If you're getting information about the coronavirus pandemic, politics and other contentious topics from social media, be careful - there's a good chance you're reading tweets written by bots that don't have the best intentions.
Twitter and other social media sites have been cracking down on fake accounts and bots lately. In June nearly 180,000 accounts linked to authoritarian regimes were targeted, and in July 150,000 spreading lies linked to the QAnon conspiracy movement were removed or limited in their reach.
On Wednesday, the social media giant announced it had removed several accounts falsely posing as African-American supporters of US President Donald Trump.
Twitter says it's the primary news source for one-in-three Kiwi users.
"In New Zealand and around the world, Twitter has consistently worked to protect the public conversation around elections - the cornerstone of our democracies," spokesperson Kara Hinesley said on Tuesday.
But bots are likely to be out there, says NortonLifeLock researcher Daniel Kats - some helpful, others not.
"Usually when people say bots, they mean one of two things - on one hand, you have what are called sock puppets," he told The AM Show on Wednesday.
"This is when a single entity or person sets up a group of accounts that are meant to look like distinct people, but they're really controlled by one person or entity.

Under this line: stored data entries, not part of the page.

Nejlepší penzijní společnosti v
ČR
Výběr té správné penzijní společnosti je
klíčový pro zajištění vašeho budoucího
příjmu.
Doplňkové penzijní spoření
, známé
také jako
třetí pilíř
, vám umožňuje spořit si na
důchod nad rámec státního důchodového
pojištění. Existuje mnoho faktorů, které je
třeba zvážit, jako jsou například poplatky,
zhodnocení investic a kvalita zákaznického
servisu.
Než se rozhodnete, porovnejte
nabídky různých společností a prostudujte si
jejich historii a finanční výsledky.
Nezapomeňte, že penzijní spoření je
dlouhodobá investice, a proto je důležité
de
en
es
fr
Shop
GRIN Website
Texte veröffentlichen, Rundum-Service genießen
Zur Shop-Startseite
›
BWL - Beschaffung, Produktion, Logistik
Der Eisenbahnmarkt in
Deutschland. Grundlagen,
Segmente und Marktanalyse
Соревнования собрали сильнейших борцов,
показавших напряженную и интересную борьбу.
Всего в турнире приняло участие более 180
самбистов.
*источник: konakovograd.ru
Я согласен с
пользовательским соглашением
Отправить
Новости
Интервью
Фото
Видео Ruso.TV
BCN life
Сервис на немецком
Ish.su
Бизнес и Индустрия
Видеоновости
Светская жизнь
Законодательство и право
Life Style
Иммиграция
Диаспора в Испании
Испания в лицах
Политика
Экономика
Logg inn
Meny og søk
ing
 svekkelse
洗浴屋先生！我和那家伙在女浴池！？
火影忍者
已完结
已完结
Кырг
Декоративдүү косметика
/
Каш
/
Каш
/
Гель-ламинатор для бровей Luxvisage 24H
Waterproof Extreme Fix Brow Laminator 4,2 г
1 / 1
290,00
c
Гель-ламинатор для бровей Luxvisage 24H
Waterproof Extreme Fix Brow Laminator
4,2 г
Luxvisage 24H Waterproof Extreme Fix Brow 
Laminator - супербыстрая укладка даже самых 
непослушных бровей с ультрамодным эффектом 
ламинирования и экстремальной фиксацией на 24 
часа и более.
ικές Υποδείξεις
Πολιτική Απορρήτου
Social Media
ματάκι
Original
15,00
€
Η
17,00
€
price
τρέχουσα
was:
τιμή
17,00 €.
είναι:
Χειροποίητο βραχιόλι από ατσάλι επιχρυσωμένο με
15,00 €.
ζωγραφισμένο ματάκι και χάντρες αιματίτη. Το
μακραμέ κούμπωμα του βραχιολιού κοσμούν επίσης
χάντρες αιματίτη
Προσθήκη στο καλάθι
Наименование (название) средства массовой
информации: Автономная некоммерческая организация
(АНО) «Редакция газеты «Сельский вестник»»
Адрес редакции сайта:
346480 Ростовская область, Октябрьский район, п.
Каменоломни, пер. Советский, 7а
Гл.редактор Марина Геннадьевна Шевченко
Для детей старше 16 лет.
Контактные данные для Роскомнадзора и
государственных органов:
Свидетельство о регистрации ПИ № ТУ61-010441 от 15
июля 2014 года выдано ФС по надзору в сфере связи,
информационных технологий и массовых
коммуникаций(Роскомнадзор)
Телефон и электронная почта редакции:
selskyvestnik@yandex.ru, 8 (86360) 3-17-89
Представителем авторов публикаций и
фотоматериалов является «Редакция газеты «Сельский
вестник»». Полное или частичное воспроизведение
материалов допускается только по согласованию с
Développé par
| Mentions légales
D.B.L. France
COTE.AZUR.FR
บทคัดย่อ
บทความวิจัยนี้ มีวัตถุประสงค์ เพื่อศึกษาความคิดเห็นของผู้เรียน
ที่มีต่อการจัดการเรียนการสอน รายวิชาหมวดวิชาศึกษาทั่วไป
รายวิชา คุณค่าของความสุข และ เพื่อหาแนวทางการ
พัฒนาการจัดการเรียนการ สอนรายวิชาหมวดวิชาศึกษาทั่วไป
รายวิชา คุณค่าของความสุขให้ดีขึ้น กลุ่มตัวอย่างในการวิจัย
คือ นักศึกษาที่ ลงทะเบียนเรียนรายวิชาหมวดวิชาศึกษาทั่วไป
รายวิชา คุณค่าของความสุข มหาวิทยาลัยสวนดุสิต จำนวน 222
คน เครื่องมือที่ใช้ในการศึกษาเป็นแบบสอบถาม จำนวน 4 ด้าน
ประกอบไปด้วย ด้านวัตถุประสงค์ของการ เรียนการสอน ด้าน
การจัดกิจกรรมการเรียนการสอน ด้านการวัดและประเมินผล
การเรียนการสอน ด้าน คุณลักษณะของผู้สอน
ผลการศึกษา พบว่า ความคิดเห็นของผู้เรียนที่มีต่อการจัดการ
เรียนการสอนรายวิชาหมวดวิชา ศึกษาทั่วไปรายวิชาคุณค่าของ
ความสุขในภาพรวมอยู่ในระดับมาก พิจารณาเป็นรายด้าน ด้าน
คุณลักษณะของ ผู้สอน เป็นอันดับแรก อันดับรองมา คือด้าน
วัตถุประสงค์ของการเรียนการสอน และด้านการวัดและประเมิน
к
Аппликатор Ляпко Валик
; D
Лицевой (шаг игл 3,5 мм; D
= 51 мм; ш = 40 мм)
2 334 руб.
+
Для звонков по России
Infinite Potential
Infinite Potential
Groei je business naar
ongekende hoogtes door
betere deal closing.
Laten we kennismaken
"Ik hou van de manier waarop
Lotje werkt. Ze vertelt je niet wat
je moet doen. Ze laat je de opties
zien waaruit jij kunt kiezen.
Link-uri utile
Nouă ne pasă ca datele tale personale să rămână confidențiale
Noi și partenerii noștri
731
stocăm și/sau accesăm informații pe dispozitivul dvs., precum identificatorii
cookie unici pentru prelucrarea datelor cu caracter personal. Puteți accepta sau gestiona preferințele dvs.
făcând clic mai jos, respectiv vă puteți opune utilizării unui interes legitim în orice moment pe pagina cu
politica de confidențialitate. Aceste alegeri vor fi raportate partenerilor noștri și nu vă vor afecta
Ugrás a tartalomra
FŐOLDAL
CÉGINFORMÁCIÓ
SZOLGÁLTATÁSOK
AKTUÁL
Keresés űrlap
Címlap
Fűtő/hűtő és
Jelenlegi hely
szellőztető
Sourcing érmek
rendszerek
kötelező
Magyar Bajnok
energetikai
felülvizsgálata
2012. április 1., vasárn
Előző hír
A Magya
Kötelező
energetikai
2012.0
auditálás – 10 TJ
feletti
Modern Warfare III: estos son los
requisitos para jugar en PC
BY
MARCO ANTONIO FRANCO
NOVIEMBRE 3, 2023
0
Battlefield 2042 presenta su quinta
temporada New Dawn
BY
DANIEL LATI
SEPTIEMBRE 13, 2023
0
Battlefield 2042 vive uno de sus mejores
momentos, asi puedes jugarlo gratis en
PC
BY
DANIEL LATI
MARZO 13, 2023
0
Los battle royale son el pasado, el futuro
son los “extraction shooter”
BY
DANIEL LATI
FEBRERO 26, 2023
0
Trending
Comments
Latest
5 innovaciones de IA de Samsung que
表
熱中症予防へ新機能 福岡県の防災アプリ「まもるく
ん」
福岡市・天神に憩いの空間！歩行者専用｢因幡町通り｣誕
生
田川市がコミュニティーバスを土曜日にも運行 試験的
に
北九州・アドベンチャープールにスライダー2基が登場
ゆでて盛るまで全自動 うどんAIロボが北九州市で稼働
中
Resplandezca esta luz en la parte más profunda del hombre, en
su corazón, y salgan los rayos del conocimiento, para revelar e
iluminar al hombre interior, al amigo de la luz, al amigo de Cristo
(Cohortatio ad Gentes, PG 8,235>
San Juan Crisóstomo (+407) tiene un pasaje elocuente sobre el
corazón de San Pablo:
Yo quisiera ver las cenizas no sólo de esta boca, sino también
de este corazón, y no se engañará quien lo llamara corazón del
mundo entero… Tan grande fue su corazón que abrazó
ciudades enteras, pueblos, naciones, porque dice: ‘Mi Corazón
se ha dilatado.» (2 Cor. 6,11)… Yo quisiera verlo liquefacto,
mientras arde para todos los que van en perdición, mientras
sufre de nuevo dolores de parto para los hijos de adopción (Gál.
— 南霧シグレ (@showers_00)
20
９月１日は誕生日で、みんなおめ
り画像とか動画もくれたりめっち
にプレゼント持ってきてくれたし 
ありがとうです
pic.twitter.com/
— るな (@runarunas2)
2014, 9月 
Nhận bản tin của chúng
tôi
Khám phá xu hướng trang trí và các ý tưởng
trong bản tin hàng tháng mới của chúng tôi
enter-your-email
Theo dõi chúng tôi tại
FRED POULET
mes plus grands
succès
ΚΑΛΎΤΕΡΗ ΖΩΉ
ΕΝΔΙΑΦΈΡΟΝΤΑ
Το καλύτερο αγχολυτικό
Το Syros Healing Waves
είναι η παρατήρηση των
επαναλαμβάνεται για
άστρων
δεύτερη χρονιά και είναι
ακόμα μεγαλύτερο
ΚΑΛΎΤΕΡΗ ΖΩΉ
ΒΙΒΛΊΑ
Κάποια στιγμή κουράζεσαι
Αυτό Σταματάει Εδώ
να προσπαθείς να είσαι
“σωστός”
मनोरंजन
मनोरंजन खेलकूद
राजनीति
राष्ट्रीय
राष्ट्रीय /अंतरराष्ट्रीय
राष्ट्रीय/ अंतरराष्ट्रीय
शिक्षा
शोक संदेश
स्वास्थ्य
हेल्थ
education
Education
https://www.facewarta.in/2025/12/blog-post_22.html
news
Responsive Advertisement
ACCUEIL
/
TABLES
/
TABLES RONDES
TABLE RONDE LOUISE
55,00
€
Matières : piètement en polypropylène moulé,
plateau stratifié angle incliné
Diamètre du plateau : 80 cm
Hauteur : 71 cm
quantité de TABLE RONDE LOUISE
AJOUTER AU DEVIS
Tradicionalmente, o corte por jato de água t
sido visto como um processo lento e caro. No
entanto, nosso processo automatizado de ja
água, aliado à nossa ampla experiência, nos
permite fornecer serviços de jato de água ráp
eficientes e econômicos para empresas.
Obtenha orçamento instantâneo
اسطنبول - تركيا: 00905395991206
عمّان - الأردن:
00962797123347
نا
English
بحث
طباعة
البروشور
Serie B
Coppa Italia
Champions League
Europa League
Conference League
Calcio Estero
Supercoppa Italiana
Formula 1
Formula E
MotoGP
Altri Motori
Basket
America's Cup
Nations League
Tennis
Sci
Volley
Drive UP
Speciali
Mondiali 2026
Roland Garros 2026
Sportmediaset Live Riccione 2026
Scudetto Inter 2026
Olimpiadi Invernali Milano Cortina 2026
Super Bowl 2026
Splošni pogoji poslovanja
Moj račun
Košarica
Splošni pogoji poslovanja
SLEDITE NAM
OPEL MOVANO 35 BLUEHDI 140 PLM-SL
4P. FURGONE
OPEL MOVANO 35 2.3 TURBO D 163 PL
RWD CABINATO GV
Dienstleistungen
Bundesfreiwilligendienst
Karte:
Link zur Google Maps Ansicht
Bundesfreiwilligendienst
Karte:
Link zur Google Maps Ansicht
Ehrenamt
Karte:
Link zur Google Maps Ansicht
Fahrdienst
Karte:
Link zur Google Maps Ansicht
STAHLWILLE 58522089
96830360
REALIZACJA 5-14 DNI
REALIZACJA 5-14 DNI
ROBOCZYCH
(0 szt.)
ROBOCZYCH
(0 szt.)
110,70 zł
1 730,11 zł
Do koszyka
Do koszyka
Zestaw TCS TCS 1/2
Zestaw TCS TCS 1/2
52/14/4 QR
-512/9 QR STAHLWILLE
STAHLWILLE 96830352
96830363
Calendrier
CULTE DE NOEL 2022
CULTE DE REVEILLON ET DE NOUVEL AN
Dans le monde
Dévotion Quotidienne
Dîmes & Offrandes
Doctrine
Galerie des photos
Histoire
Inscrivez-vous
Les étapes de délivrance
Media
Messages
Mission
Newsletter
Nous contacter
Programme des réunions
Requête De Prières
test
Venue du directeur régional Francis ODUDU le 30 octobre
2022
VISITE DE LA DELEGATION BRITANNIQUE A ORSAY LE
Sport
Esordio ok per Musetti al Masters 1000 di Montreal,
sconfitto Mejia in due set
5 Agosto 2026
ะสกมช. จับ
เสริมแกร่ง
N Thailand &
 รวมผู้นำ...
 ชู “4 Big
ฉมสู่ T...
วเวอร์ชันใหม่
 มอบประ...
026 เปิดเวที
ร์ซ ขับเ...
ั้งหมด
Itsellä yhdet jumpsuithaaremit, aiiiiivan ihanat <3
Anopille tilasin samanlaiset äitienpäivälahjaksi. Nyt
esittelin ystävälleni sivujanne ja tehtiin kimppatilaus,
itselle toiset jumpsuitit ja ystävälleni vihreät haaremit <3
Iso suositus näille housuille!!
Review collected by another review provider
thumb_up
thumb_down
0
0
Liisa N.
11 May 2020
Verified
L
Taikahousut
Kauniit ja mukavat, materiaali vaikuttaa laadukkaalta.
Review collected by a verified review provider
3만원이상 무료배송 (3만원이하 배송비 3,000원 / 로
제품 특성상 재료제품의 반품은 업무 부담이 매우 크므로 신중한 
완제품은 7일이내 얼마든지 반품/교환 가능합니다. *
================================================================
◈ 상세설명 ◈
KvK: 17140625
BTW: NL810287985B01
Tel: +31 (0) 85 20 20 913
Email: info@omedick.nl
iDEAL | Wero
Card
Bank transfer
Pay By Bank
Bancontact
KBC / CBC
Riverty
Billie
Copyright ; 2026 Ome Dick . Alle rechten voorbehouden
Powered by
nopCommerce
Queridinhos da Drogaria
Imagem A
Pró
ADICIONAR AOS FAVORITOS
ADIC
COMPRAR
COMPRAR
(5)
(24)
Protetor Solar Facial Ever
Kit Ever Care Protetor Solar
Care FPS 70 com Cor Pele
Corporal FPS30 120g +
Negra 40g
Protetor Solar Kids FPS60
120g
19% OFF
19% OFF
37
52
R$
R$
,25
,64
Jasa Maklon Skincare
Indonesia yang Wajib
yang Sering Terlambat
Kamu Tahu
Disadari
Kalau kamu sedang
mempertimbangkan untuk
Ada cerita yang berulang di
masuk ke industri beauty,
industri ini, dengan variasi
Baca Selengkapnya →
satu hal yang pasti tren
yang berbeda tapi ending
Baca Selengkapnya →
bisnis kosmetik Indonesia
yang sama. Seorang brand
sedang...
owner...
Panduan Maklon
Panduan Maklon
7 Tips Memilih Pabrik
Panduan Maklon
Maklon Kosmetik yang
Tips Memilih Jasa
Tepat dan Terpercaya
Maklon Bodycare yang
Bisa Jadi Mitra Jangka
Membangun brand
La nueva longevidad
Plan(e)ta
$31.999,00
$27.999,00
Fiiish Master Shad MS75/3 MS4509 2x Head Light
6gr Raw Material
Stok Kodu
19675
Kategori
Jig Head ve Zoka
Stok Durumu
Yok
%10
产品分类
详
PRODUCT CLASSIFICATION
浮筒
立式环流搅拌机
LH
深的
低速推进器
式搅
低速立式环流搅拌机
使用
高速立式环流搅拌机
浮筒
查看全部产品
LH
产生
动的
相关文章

You may be most familiar with this type of phenomenon if you're on Instagram - you know about fake followers.
"On the other hand, [there are] fully-automated accounts that can interact with you without human interaction."
He says a 2018 study found half of all democracies are being targeted by bots on social media. The US in 2016 is perhaps the most notable example, Russia taking advantage of lax rules on Facebook in particular to sow division amongst American voters to tip the election in Trump's favour. The Brexit vote in the UK was targeted in a similar way.
But it's happening here too. In February about 40 accounts simultaneously posted identical messages backing Winston Peters. Asked if it had anything to do with it, his party NZ First didn't respond.
Bots aren't always so easy to spot though. AI researchers have made huge strides since 2016, particularly in language. In February 2019, AI company OpenAI announced it had created a system - GPT-2 - so good at writing like a human they initially refused to make it publicly available, fearing it would be used to fill the internet with fake news. It was eventually released in November 2019.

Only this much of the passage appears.